The frustration and rage I felt at that moment were almost unbearable. Here was this woman showing up and implying it was negligence on my part that Katie was dead, having the gall to do it in front of Felice. And she just stood in front of me, eyes met to mine, no sign of backing off. The light caught on the niobium ring through her nostril, reflecting blue.
“They’ll leave without us,” she said.
“Uh-huh.”
She shook her head, then reached in a pocket for a roll of Life Savers. She pulled one into her mouth with her teeth, never taking her eyes from mine, then offered me the roll. Pep-O-Mint. “Have a sweet, stud,” Logan said. “Lighten up.”

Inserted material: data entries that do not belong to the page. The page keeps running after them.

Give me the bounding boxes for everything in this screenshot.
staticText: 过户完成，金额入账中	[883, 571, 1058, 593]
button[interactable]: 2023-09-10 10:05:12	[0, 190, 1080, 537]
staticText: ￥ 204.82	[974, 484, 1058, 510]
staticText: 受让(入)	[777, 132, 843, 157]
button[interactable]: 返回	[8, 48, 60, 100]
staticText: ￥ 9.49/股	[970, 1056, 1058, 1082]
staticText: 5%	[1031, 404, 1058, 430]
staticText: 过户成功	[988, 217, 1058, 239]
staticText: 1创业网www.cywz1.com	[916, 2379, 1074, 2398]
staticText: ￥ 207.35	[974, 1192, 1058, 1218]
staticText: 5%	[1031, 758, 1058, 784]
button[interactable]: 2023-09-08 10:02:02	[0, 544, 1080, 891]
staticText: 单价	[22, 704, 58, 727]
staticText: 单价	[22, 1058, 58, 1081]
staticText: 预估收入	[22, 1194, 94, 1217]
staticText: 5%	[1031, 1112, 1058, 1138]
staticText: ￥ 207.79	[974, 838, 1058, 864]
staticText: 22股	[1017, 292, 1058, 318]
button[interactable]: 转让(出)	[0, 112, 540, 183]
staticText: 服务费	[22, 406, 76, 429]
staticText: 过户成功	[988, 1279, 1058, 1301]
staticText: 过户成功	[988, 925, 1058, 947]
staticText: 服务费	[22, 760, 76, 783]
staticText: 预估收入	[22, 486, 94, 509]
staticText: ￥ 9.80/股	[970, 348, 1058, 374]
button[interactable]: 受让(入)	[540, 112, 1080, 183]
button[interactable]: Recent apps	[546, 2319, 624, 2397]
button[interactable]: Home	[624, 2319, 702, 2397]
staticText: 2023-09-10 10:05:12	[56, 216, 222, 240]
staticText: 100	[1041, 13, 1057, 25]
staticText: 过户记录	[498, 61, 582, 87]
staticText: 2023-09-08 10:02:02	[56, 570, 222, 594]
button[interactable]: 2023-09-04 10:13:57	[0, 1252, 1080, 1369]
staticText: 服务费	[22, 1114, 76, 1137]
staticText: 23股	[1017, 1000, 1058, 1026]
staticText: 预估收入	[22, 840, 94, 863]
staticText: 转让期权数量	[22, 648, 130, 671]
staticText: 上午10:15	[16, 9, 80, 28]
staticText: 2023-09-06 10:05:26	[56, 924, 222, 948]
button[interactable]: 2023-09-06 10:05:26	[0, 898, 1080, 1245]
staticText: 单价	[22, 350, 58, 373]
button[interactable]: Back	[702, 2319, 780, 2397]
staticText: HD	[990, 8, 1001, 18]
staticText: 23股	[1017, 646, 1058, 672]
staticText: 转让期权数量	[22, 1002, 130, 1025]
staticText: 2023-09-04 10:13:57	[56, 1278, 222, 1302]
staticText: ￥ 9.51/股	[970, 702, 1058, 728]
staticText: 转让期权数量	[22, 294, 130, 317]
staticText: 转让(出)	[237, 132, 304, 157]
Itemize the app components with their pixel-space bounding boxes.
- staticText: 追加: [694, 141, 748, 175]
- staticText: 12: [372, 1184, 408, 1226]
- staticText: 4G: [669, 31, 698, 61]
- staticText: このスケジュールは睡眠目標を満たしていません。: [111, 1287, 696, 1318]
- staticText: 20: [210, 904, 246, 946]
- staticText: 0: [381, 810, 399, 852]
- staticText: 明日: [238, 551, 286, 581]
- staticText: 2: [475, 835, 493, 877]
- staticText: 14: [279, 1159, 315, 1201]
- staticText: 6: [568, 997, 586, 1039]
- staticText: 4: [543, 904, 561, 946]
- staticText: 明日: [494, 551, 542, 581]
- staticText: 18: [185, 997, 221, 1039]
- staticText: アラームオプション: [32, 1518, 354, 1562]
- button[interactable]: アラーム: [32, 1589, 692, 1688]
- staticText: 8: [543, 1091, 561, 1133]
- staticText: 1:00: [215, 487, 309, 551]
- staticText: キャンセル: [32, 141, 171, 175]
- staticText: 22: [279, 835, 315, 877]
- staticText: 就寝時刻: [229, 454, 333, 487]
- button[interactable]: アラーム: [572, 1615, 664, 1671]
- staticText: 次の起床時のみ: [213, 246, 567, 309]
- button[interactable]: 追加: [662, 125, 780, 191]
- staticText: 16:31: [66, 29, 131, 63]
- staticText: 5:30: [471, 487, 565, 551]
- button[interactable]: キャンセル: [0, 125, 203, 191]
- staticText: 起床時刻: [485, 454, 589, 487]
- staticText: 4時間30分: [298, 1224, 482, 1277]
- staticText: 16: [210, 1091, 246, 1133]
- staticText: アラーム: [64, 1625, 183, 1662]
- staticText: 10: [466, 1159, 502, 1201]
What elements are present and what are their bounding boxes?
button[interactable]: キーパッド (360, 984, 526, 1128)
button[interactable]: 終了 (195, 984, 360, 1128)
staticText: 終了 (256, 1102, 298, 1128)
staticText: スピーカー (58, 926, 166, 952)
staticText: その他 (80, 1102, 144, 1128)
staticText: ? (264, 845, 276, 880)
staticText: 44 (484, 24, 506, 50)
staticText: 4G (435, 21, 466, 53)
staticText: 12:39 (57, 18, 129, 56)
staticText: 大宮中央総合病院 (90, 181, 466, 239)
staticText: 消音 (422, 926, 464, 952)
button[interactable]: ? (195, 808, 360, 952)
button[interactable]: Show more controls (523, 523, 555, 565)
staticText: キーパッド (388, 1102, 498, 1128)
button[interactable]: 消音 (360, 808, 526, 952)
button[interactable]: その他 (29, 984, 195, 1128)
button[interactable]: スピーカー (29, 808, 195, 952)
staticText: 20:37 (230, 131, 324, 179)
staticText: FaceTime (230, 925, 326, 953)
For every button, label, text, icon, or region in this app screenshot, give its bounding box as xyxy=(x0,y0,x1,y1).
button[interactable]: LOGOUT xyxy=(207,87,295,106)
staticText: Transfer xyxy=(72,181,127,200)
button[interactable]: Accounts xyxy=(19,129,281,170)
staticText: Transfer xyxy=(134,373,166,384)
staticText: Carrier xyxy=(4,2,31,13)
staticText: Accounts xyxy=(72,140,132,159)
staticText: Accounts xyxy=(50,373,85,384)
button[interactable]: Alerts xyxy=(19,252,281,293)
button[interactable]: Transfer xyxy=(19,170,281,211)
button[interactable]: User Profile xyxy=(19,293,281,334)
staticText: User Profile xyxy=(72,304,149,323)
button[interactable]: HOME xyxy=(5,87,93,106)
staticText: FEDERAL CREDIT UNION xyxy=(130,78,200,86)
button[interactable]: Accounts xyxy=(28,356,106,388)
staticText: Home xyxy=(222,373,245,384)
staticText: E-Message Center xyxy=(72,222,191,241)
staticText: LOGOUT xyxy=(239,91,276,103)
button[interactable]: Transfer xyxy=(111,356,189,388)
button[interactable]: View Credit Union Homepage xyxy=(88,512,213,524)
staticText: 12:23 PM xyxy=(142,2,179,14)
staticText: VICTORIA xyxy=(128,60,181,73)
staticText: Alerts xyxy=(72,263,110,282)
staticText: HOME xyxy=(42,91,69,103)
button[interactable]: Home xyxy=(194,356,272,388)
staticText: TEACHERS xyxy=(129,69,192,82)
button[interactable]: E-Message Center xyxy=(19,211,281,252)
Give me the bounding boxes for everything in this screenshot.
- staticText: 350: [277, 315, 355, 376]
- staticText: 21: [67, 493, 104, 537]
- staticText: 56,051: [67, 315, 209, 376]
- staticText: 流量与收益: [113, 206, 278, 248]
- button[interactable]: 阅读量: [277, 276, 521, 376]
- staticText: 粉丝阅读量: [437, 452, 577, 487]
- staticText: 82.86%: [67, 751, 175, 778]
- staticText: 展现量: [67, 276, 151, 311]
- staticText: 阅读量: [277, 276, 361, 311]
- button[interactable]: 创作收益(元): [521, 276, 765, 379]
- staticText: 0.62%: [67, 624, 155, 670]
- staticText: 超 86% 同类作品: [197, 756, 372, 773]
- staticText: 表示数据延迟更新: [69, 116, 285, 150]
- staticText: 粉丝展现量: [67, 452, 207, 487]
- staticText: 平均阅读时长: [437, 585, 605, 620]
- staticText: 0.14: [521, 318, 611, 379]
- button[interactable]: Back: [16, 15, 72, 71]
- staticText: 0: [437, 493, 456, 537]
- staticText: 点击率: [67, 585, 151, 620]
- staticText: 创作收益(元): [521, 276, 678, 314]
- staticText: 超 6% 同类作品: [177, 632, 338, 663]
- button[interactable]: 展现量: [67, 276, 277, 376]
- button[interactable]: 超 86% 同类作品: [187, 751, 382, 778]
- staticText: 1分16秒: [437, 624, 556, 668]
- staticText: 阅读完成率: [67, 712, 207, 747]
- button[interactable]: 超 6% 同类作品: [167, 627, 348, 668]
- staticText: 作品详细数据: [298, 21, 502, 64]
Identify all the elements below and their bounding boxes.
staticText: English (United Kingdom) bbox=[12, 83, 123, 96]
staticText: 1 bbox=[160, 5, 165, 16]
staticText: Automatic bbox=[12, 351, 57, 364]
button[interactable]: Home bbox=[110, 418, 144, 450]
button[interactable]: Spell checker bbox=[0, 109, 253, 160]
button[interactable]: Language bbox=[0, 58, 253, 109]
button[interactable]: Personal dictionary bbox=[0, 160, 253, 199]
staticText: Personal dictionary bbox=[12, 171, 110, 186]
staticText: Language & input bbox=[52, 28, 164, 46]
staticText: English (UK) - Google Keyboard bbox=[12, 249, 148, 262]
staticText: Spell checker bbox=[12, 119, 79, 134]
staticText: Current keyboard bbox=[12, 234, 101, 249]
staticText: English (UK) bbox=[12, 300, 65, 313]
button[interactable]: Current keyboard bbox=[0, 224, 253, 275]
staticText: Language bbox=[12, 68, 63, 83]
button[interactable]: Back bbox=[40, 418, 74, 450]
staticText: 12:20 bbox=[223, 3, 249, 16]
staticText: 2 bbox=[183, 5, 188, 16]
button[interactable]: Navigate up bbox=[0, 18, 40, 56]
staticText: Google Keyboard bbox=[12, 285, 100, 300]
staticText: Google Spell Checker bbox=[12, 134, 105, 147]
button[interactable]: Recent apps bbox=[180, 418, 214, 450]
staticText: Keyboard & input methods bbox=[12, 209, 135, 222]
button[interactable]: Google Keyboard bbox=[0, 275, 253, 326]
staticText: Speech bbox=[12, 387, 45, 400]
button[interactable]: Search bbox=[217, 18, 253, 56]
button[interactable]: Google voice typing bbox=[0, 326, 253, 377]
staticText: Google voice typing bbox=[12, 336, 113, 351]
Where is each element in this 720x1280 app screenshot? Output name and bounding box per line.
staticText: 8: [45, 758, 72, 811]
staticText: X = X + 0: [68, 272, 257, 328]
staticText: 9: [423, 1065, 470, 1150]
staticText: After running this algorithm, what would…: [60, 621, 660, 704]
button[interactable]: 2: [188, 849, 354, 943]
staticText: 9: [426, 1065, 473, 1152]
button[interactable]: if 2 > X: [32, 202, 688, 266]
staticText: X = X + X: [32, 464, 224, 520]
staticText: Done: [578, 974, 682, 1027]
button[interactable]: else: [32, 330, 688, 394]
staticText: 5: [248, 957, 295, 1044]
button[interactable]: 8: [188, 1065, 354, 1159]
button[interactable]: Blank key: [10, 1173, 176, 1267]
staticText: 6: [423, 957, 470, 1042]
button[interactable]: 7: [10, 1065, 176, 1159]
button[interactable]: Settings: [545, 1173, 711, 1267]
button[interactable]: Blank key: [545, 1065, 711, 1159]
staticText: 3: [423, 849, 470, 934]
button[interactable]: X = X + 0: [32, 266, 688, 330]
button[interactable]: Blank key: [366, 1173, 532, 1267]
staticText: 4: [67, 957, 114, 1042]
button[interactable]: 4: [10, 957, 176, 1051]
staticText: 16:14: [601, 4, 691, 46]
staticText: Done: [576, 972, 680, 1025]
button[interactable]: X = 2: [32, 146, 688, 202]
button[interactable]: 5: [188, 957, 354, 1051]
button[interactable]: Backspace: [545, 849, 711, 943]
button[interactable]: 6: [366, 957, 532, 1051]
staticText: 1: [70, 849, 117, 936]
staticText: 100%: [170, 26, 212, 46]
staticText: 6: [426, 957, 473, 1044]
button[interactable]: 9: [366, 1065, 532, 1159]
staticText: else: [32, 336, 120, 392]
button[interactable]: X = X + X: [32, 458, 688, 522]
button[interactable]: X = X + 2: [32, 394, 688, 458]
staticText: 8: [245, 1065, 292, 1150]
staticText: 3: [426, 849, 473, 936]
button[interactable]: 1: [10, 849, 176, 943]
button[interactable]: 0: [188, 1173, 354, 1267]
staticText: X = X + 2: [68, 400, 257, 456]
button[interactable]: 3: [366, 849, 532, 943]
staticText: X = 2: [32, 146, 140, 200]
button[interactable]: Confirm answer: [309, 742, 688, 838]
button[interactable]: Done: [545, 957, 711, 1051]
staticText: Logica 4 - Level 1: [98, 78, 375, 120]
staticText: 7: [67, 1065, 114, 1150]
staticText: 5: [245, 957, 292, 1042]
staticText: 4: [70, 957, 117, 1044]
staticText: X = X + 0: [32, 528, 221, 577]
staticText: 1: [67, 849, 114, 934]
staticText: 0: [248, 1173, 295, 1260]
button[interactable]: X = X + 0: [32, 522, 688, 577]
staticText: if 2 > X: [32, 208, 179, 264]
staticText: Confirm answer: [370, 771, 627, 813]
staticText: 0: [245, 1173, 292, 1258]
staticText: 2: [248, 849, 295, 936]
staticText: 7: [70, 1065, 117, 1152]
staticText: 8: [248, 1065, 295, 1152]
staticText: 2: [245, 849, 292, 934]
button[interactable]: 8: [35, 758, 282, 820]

I ignored the roll. “Why don’t you just scurry on home, or something, and I’ll contact you when I’m ready.”
She straightened her back a little more, drawing up to her full height. “Scurry?” she said softly.
I figured that the cab had left by then, so I moved my arm and turned my back to her, started walking to the loading dock. She fell in on my right and asked, “Where’d they take the doctor?”
“I don’t know.”
“Some bodyguard,” Logan said. “At this rate, you’ll lose both of them.”
I stopped again, and went face-to-face with her, angry enough that it showed. Her jaw tightened.
“This is the wrong time to be pushing me,” I said quietly. “The absolute wrong time. My client just lost her daughter, and if you think that means business as usual to me, you’re walking with the wrong crowd.” I pointed back to the ER. “Crowell’s that way, maybe you’d be happier working for him. Otherwise, go away, now. I’ll contact you when I am ready. Not a moment before.”
I turned from Bridgett Logan and headed down the hall.
The rest of the morning was a confusion after I rendezvoused with the others—a ragged collage of statements given to the police and the Feds, of movement and more movement, trying to find Felice a safe place to grieve. Rubin finally suggested using his studio, and by one that afternoon we had settled Dr. Romero in.
The studio Rubin used was a joint venture with some other artists he knew, an attempt to find work space without having to pay Manhattan’s ridiculous prices for privacy. Each artist paid a quarter of the rent, they all had open access, and they all respected each other’s space. It was nothing more than a large loft in Chelsea, broken into four roughly equal quadrants. On the north side of the room were four large windows that looked out over the street, and Dale immediately went to those to doublecheck our security.
The room had an adjoining bathroom and kitchenette, but that was the extent of the space. Dr. Romero moved to Rubin’s comer, spiritless and disinterested in what we were doing. After our departure from the hospital she had crumbled again, ignoring us, returning to the pain inside.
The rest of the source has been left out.